TASK DIRECTIONS: When you set down the entries, keep every word exactly as it is but drop the pictures.

——

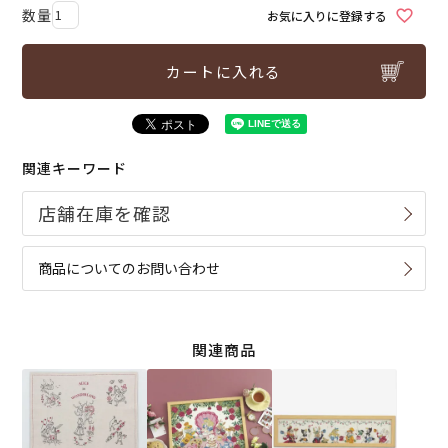
お気に入りに登録する
カートに入れる
関連キーワード
商品についてのお問い合わせ
関連商品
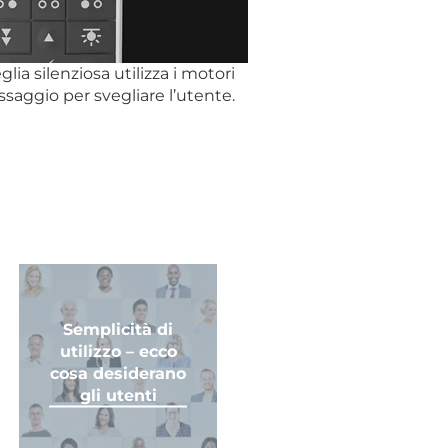
glia silenziosa utilizza i motori
ssaggio per svegliare l’utente
.
Semplicità di
utilizzo – ecco
cosa desiderano
gli utenti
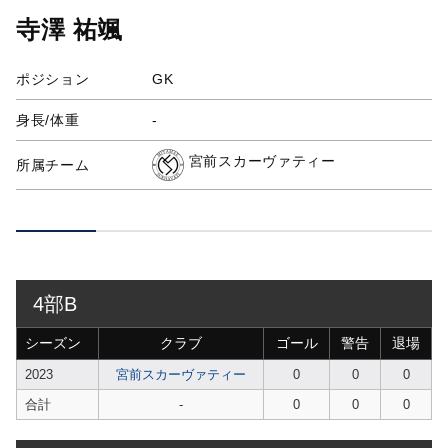
寺澤 祐颯
ポジション
GK
身長/体重
-
宮前スカーヴァティー
所属チーム
4部B
シーズン
クラブ
ゴール
警告
退場
2023
宮前スカーヴァティー
0
0
0
合計
-
0
0
0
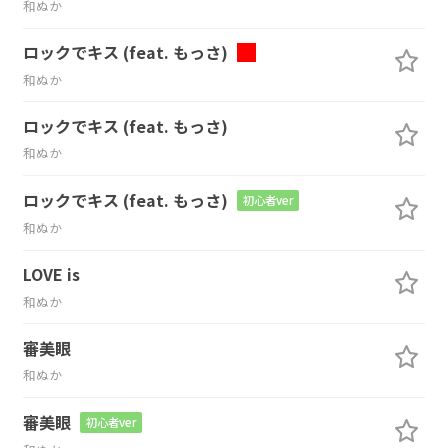
和ぬか
ロックでキス (feat. もっさ)
和ぬか
ロックでキス (feat. もっさ)
和ぬか
ロックでキス (feat. もっさ)
初心者ver
和ぬか
LOVE is
和ぬか
審美眼
和ぬか
審美眼
初心者ver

——

REPLY TO THE EXERCISE:
お気に入りに登録する
カートに入れる
関連キーワード
商品についてのお問い合わせ
関連商品
glia silenziosa utilizza i motori
ssaggio per svegliare l’utente
.
Semplicità di
utilizzo – ecco
cosa desiderano
gli utenti
寺澤 祐颯
ポジション
GK
身長/体重
-
宮前スカーヴァティー
所属チーム
4部B
シーズン
クラブ
ゴール
警告
退場
2023
宮前スカーヴァティー
0
0
0
合計
-
0
0
0
和ぬか
ロックでキス (feat. もっさ)
和ぬか
ロックでキス (feat. もっさ)
和ぬか
ロックでキス (feat. もっさ)
初心者ver
和ぬか
LOVE is
和ぬか
審美眼
和ぬか
審美眼
初心者ver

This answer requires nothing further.